As fotos da cantora Ivete Sangalo saindo de carro da maternidade em fevereiro passado com as suas duas recém-nascidas no banco de trás sem os cuidados necessários poderiam motivar multas pesadas ao motorista se o fato ocorresse nos EUA. De acordo com a pediatra Alessandra Menezes, da Associação Brasileira de Medicina de Tráfego (Abramet), as normas norte-americanas são mais rigorosas do que as adotadas no Brasil. A pediatra, sob orientação do professor Égas Caparelli Moniz de Aragão Dáquer, realiza uma revisão de literatura para propor atualização da norma atual de uso de dispositivos de segurança no transporte de crianças em veículos.
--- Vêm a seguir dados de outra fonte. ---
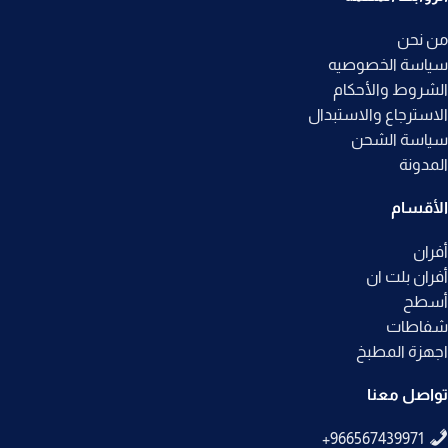
من نحن
سياسة الخصوصيه
الشروط والأحكام
الاسترجاع والاستبدال
سياسة الشحن
المدونة
الأقسام
أفران
أفران بلت ان
أسطح
شفاطات
اجهزة المطبخ
تواصل معنا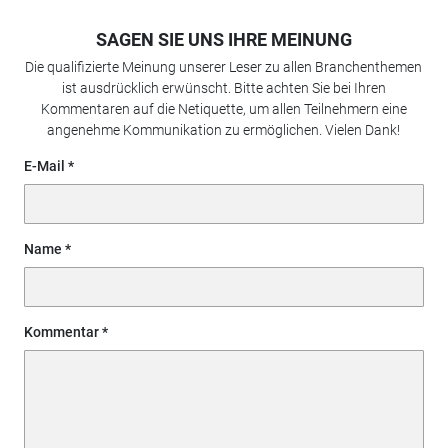
SAGEN SIE UNS IHRE MEINUNG
Die qualifizierte Meinung unserer Leser zu allen Branchenthemen
ist ausdrücklich erwünscht. Bitte achten Sie bei Ihren
Kommentaren auf die Netiquette, um allen Teilnehmern eine
angenehme Kommunikation zu ermöglichen. Vielen Dank!
E-Mail
Name
Kommentar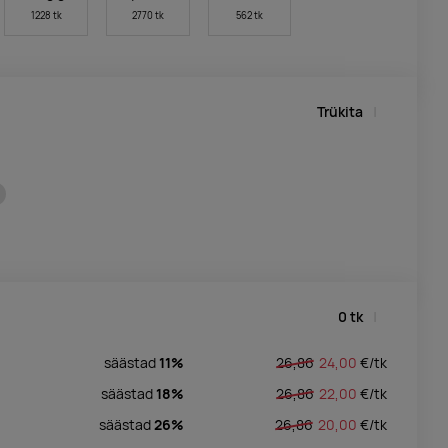
1228 tk
2770 tk
562 tk
Trükita
0
tk
säästad
11%
26,86
24,00
€/
tk
säästad
18%
26,86
22,00
€/
tk
säästad
26%
26,86
20,00
€/
tk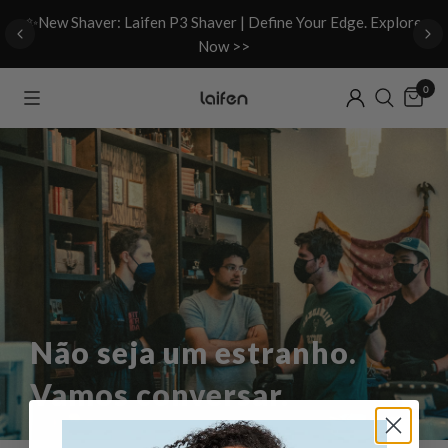
d
✨New Shaver: Laifen P3 Shaver | Define Your Edge. Explore
Now >>
0
Não seja um estranho.
Vamos conversar.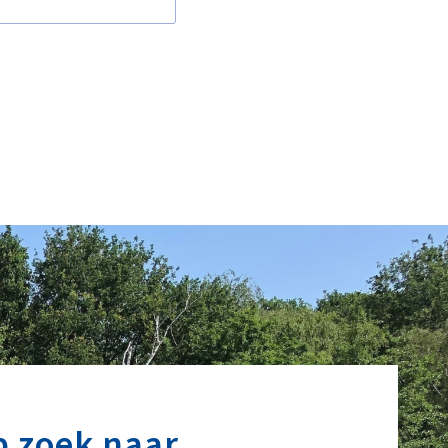
p zoek naar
(FOTO: Mauro Akin Nassor / Correio)
De acordo com o Ministério da Saúde, acidentes de trânsito estão entre as principais causas de ferimentos e mortes de crianças de zero a 14 anos no Brasil, o que corresponde a um custo de R$ 518 bilhões em saúde - equivalente entre 1% e 3% do PIB. A punição é branda. Multa de R$ 293,47 e sete pontos na carteira. Para a pediatra, os dados mostram que a Resolução 277/08 do Contran está obsoleta.
Resolução obsoleta
Alessandra explica que o uso da cadeirinha, do bebê conforto e do assento elevado contribuem para a redução de 71% dos casos de lesões em crianças e 28% dos casos de mortes em acidentes de trânsito. O problema da norma brasileira está na definição do equipamento necessário para cada idade. Outro fator desconsiderado pela Resolução é o peso da criança.
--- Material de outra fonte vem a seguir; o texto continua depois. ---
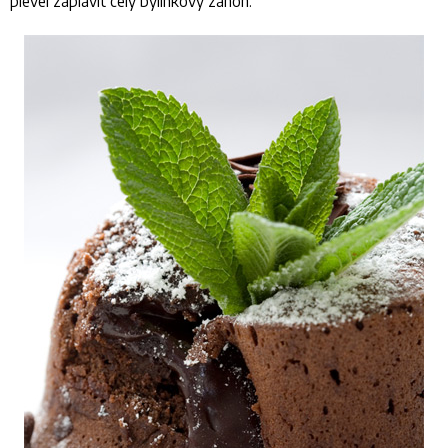
plevel zaplavit celý bylinkový záhon.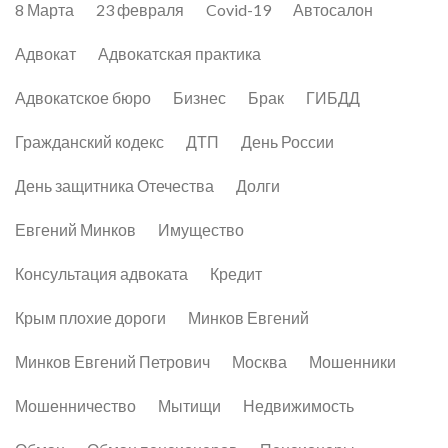
8 Марта
23 февраля
Covid-19
Автосалон
Адвокат
Адвокатская практика
Адвокатское бюро
Бизнес
Брак
ГИБДД
Гражданский кодекс
ДТП
День России
День защитника Отечества
Долги
Евгений Минков
Имущество
Консультация адвоката
Кредит
Крым плохие дороги
Минков Евгений
Минков Евгений Петрович
Москва
Мошенники
Мошенничество
Мытищи
Недвижимость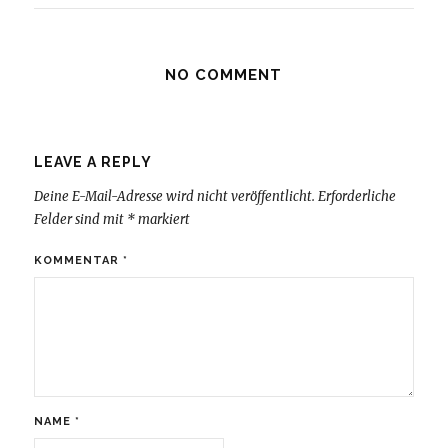
NO COMMENT
LEAVE A REPLY
Deine E-Mail-Adresse wird nicht veröffentlicht.
Erforderliche
Felder sind mit
*
markiert
KOMMENTAR
*
NAME
*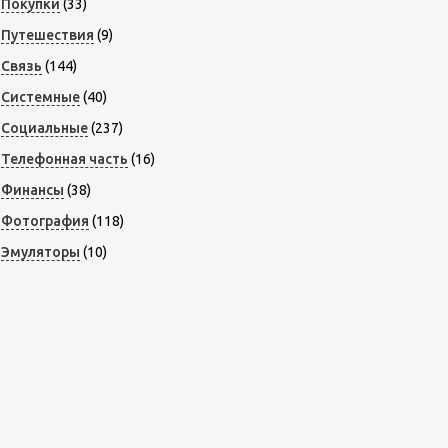
Покупки
(33)
Путешествия
(9)
Связь
(144)
Системные
(40)
Социальные
(237)
Телефонная часть
(16)
Финансы
(38)
Фотография
(118)
Эмуляторы
(10)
"A Resolução 277 do Contran está obsoleta em relação à Sociedade Brasileira de Pediatria e da Academia Americana de Pediatria. A norma só se refere à idade da criança. O ideal é levar em consideração também o peso e a estatura", explicou.
A proposta da Abramet é que criança de até dois anos seja transportada em bebê conforto voltado de costas para o motorista até atingir peso e altura estipulada pelo fabricante do dispositivo. Outra mudança proposta e ampliar a idade para uso obrigatório da cadeirinha, de 10 para 13 anos ou até a criança atingir 1,45m.
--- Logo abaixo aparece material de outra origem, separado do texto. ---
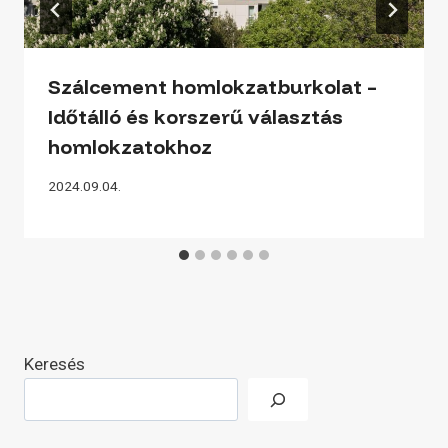
Szálcement homlokzatburkolat –
Időtálló és korszerű választás
homlokzatokhoz
2024.09.04.
Keresés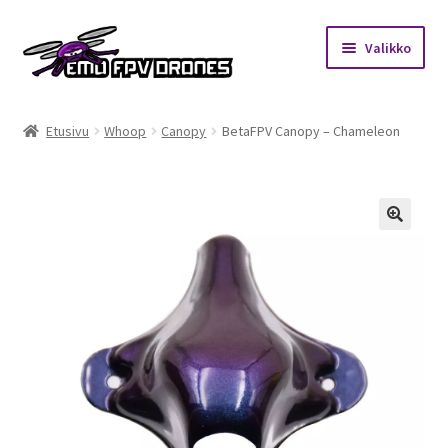
Siirry
Siirry
Valikko
navigointiin
sisältöön
Etusivu
Etusivu
Whoop
Canopy
BetaFPV Canopy – Chameleon
Kauppa
Kuukausihaaste
🔍
Säännöt
Mitä on FPV?
Ohjeet
Beta65 – Betacube – Betaflight Configuration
"Hoje, a Resolução 277 prevê apenas o uso da cadeirinha até a criança completar 10 anos. Nossa proposta é que o assento elevado deva ser usado por crianças cuja altura atinja 1,45 cm. A criança só pode ser transportada de frente quando atinge dois anos. A cadeirinha poderia ser utilizada até sete anos. A partir dos oito anos ou altura superior a 1,45m é possível usar o assento elevado. Isso diminui 71% as chances de lesões em crianças em casos de freadas bruscas ou colisões".
O risco das freadas bruscas
Uma simples freada pode ocasionar lesões em crianças. Alessandra explica que os dispositivos de segurança prolongam o tempo de desaceleração da criança e diminuem a força de impacto do corpo da criança na estrutura do carro.
(FOTO: Cláudio Rangel / Eu, Rio!)
"A criança tem anatomia e fisiologia diferente do adulto. A cabeça é maior. Os ligamentos são mais frouxos, a estrutura óssea não é calcificada, a anatomia das vértebras é diferente e não tem muita gordura. Isso faz com que o impacto ofereça risco de lesão maior do que em um adulto", explica a pediatra.
Indústria automotiva se prepara
No Brasil não existem carros preparados para o transporte de crianças. A Resolução 580 do Contran determina que até 2020 todos os veículos produzidos no país saiam das montadoras equipados com isofix - um dispositivo que acopla o assento de segurança na estrutura do veículo. Isto evita que a cadeirinha seja fixada pelo cinto de segurança.
As montadoras já se adaptam à resolução. A gerente Fernanda Sequeira, da concessionária Sabenauto, informa que todos os modelos da Chevrolet já saem de fábrica com o dispositivo. O gerente Gilberto Mattos, do Grupo Itália Barra, informa que o isofix equipa toda a linha Argo, Cronos e Fiat 500.
Outro problema apontado por Alessandra: táxis, veículos de aplicativos, transporte alternativo e ônibus estão de fora da obrigatoriedade de dispositivos de segurança para crianças. Uma resolução do Contran chegou a obrigar o uso da cadeirinha nesses modais, mas foi revogada.
"Vemos problemas sérios de adesão por parte da população. A negligência do uso e a falta de campanhas educativas são obstáculos. Existem absurdos como crianças no colo da mãe no banco da frente do veículo. Falta orientação à população quanto a este problema", concluiu a pediatra Alessandra Menezes.